Dari uraian diatas, kita bisa menarik benang merah bahwasanya mereka cukup banyak menganggarkan utk dirinya sendiri. Padahal Sragen, Klaten hingga Karanganyar masih luas problemnya yang dihadapi masyarakat. Kondisi seperti ini tak boleh dibiarkan, kepala daerah perlu segera menyurati anggota DPRD periode tersebut segera melunasinya. Termasuk bagi anggota dewan yang sudah melunasi, minta ahli waris melunasi.
Disisi lain partai politik harus bertindak dan tidak membiarkan mereka mencoreng nama partai. Sayangnya pemimpin parpol tidak tertarik mendorong anggotanya segera melunasi sebab hal ini mencakup kepentingan pencitraan partai. Bila perlu berilah mereka sanksi yang tegas yakni dipecat. Harapannya kedepan masalah-masalah ini tak pernah akan muncul lagi. Sebab anggota dewan faham regulasi-regulasi mana yang boleh dan mana yang tidak.

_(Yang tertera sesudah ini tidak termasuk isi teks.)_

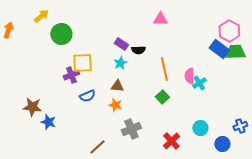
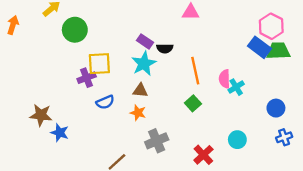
cyan star: (120, 63) -> (144, 64), size x1.5
blue circle: (222, 144) -> (276, 108), moved

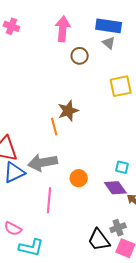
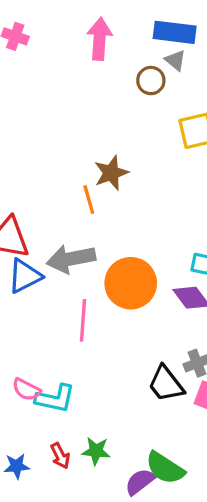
brown circle: (80, 56) -> (151, 81), moved
orange circle: (79, 178) -> (131, 283), size x1.8
pink semicircle: (13, 229) -> (26, 390), moved

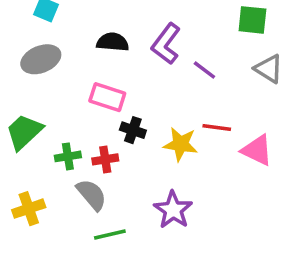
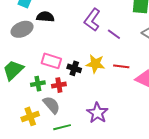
black semicircle: (113, 42) -> (45, 17), moved
pink rectangle: (107, 97) -> (51, 61), moved
yellow star: (181, 144) -> (95, 64), moved
yellow cross: (29, 209) -> (30, 116), moved

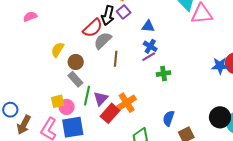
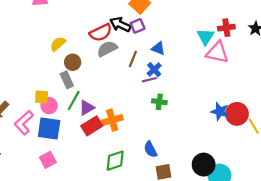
black arrow: (108, 15) -> (120, 25), turned 84
brown line: (116, 59) -> (133, 59), moved
blue semicircle: (169, 118) -> (150, 149), turned -63

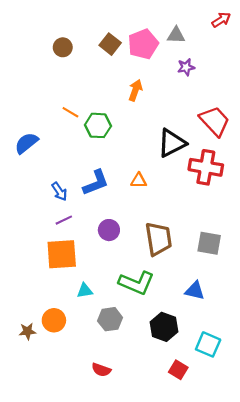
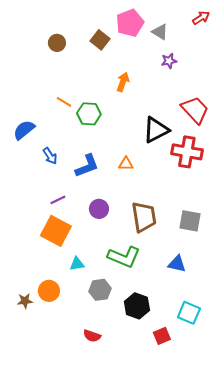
gray triangle: (176, 35) -> (160, 32), turned 30
pink pentagon: (143, 44) -> (130, 23), moved
blue arrow: (59, 192) -> (50, 156), moved
orange square: (62, 254) -> (56, 231), turned 32
black hexagon: (164, 327) -> (137, 306), moved
red square: (178, 370) -> (162, 336), turned 36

Melakukan pembiaran berarti partai politik setuju atas tindakan-tindakan yang melawan hukum. Fakta menunjukkan di keempat daerah itu tak ada satupun pemimpin partainya bersikap tegas. Dan hal ini patut disayangkan. Rakyat yang uangnya dipakai para wakilnya juga diam saja. Peran mereka mestinya cukup penting misalnya dengan berkirim surat pada mereka supaya anggaran yang sudah dikemplamg harus dikembalikan.